- Directed by: Nilesh Patel
- Written by: Nilesh Patel
- Produced by: Nilesh Patel
- Cinematography: Jason W. Clarke
- Edited by: Art Maughan
- Music by: Chris Guy, Patrick Stewart
- Release date: June 2006;
- Running time: 98 minutes
- Country: Canada
- Language: English

= Brocket 99: Rockin' the Country =

2006 film by Nilesh Patel

Brocket 99: Rockin' the Country is a Canadian documentary film directed by Nilesh Patel, which examined the ongoing popularity of Brocket 99, a controversial radio comedy tape based on stereotypes of Canadian First Nations people.

CBC Radio's Sounds Like Canada described Brocket 99 as:

It started as a fake radio show on a cassette.
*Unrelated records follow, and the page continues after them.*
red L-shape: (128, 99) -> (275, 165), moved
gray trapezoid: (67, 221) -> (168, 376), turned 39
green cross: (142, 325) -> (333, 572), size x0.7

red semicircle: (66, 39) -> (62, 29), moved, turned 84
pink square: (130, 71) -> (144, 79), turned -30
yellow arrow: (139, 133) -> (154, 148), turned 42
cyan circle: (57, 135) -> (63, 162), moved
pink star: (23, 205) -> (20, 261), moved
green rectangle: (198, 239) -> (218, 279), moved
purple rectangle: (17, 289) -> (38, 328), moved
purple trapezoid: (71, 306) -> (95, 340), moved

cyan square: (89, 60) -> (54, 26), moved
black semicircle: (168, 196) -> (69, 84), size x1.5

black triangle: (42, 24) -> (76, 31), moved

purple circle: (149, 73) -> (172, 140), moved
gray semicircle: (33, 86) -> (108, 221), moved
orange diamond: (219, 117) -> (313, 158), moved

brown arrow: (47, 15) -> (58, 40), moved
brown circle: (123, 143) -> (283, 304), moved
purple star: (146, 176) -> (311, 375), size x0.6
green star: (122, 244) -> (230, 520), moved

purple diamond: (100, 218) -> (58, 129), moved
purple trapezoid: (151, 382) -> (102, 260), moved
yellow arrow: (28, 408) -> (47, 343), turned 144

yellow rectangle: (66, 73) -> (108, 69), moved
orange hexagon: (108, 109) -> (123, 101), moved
Then it developed a cult following. Brocket 99 is something of a cultural phenomenon in western Canada. It purports to be a radio program on an Indian reserve. Some people find it hilarious and racey. Others say it's outright racist.

In 2006, the film won the Séquences Magazine Prize in the documentary category at the Montreal First Peoples' Festival and the Special Recognition Award at the Anchorage International Film Festival. The film was also featured at the 2006 Calgary and Edmonton International Film Festivals and the Vancouver Asian Film Festival.